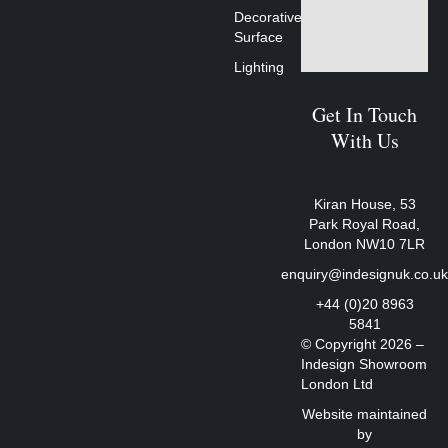
Decorative
Surface
Lighting
Get In Touch
With Us
Kiran House, 53
Park Royal Road,
London NW10 7LR
enquiry@indesignuk.co.u
+44 (0)20 8963
5841
© Copyright 2026 –
Indesign Showroom
London Ltd
Website maintained
by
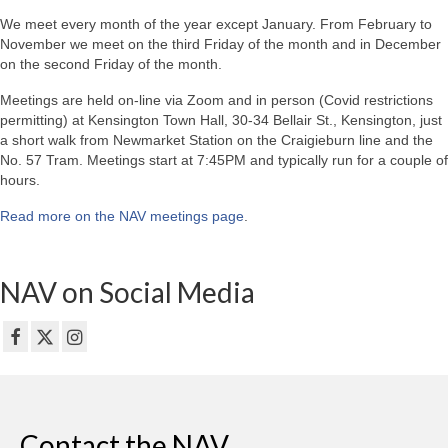
We meet every month of the year except January. From February to
November we meet on the third Friday of the month and in December
on the second Friday of the month.
Meetings are held on-line via Zoom and in person (Covid restrictions
permitting) at Kensington Town Hall, 30-34 Bellair St., Kensington, just
a short walk from Newmarket Station on the Craigieburn line and the
No. 57 Tram. Meetings start at 7:45PM and typically run for a couple of
hours.
Read more on the NAV meetings page
.
NAV on Social Media
Contact the NAV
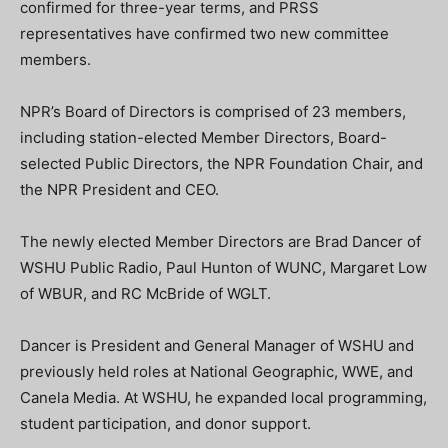
confirmed for three-year terms, and PRSS
representatives have confirmed two new committee
members.
NPR’s Board of Directors is comprised of 23 members,
including station-elected Member Directors, Board-
selected Public Directors, the NPR Foundation Chair, and
the NPR President and CEO.
The newly elected Member Directors are Brad Dancer of
WSHU Public Radio, Paul Hunton of WUNC, Margaret Low
of WBUR, and RC McBride of WGLT.
Dancer is President and General Manager of WSHU and
previously held roles at National Geographic, WWE, and
Canela Media. At WSHU, he expanded local programming,
student participation, and donor support.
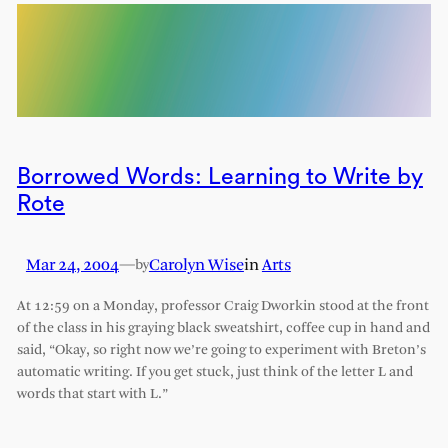
Borrowed Words: Learning to Write by
Rote
Mar 24, 2004
—
Carolyn Wise
in
Arts
by
At 12:59 on a Monday, professor Craig Dworkin stood at the front
of the class in his graying black sweatshirt, coffee cup in hand and
said, “Okay, so right now we’re going to experiment with Breton’s
automatic writing. If you get stuck, just think of the letter L and
words that start with L.”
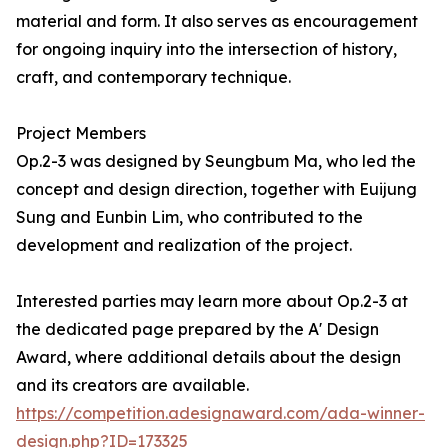
material and form. It also serves as encouragement
for ongoing inquiry into the intersection of history,
craft, and contemporary technique.
Project Members
Op.2-3 was designed by Seungbum Ma, who led the
concept and design direction, together with Euijung
Sung and Eunbin Lim, who contributed to the
development and realization of the project.
Interested parties may learn more about Op.2-3 at
the dedicated page prepared by the A' Design
Award, where additional details about the design
and its creators are available.
https://competition.adesignaward.com/ada-winner-
design.php?ID=173325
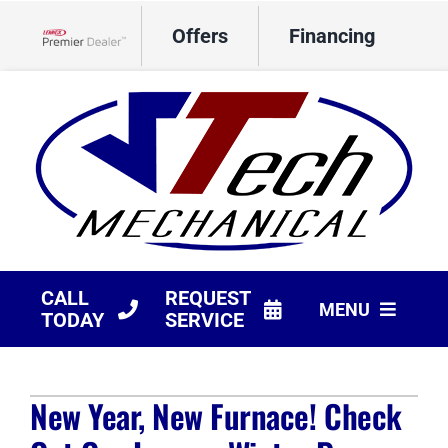
Skip
Offers
Financing
to
Lennox Network Dealer
content
CALL
REQUEST
MENU
TODAY
SERVICE
HVAC Services
New Year, New Furnace! Check
Products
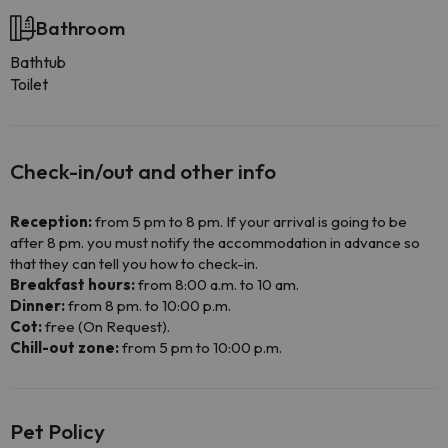
Bathroom
Bathtub
Toilet
Check-in/out and other info
Reception:
from 5 pm to 8 pm. If your arrival is going to be
after 8 pm. you must notify the accommodation in advance so
that they can tell you how to check-in.
Breakfast hours:
from 8:00 a.m. to 10 am.
Dinner:
from 8 pm. to 10:00 p.m.
Cot:
free (On Request).
Chill-out zone:
from 5 pm to 10:00 p.m.
Pet Policy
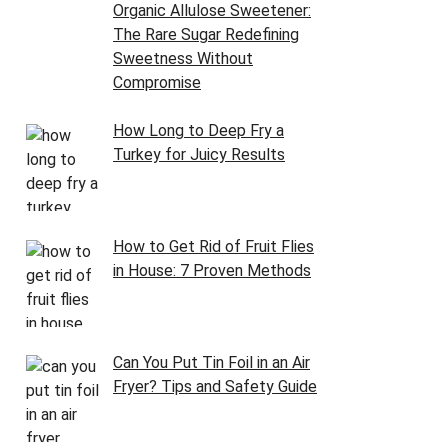
Organic Allulose Sweetener:
The Rare Sugar Redefining
Sweetness Without
Compromise
How Long to Deep Fry a
Turkey for Juicy Results
How to Get Rid of Fruit Flies
in House: 7 Proven Methods
Can You Put Tin Foil in an Air
Fryer? Tips and Safety Guide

# # #

* [Problem requirements]:
Leaving out any pictures, write the records above out exactly as they are.

* [Written reply]:
Decorative
Surface
Lighting
Get In Touch
With Us
Kiran House, 53
Park Royal Road,
London NW10 7LR
enquiry@indesignuk.co.u
+44 (0)20 8963
5841
© Copyright 2026 –
Indesign Showroom
London Ltd
Website maintained
by
We meet every month of the year except January. From February to
November we meet on the third Friday of the month and in December
on the second Friday of the month.
Meetings are held on-line via Zoom and in person (Covid restrictions
permitting) at Kensington Town Hall, 30-34 Bellair St., Kensington, just
a short walk from Newmarket Station on the Craigieburn line and the
No. 57 Tram. Meetings start at 7:45PM and typically run for a couple of
hours.
Read more on the NAV meetings page
.
NAV on Social Media
Contact the NAV
confirmed for three-year terms, and PRSS
representatives have confirmed two new committee
members.
NPR’s Board of Directors is comprised of 23 members,
including station-elected Member Directors, Board-
selected Public Directors, the NPR Foundation Chair, and
the NPR President and CEO.
The newly elected Member Directors are Brad Dancer of
WSHU Public Radio, Paul Hunton of WUNC, Margaret Low
of WBUR, and RC McBride of WGLT.
Dancer is President and General Manager of WSHU and
previously held roles at National Geographic, WWE, and
Canela Media. At WSHU, he expanded local programming,
student participation, and donor support.
Borrowed Words: Learning to Write by
Rote
Mar 24, 2004
—
Carolyn Wise
in
Arts
by
At 12:59 on a Monday, professor Craig Dworkin stood at the front
of the class in his graying black sweatshirt, coffee cup in hand and
said, “Okay, so right now we’re going to experiment with Breton’s
automatic writing. If you get stuck, just think of the letter L and
words that start with L.”
material and form. It also serves as encouragement
for ongoing inquiry into the intersection of history,
craft, and contemporary technique.
Project Members
Op.2-3 was designed by Seungbum Ma, who led the
concept and design direction, together with Euijung
Sung and Eunbin Lim, who contributed to the
development and realization of the project.
Interested parties may learn more about Op.2-3 at
the dedicated page prepared by the A' Design
Award, where additional details about the design
and its creators are available.
https://competition.adesignaward.com/ada-winner-
design.php?ID=173325
Skip
Offers
Financing
to
Lennox Network Dealer
content
CALL
REQUEST
MENU
TODAY
SERVICE
HVAC Services
New Year, New Furnace! Check
Products
Bathroom
Bathtub
Toilet
Check-in/out and other info
Reception:
from 5 pm to 8 pm. If your arrival is going to be
after 8 pm. you must notify the accommodation in advance so
that they can tell you how to check-in.
Breakfast hours:
from 8:00 a.m. to 10 am.
Dinner:
from 8 pm. to 10:00 p.m.
Cot:
free (On Request).
Chill-out zone:
from 5 pm to 10:00 p.m.
Pet Policy
Organic Allulose Sweetener:
The Rare Sugar Redefining
Sweetness Without
Compromise
How Long to Deep Fry a
Turkey for Juicy Results
How to Get Rid of Fruit Flies
in House: 7 Proven Methods
Can You Put Tin Foil in an Air
Fryer? Tips and Safety Guide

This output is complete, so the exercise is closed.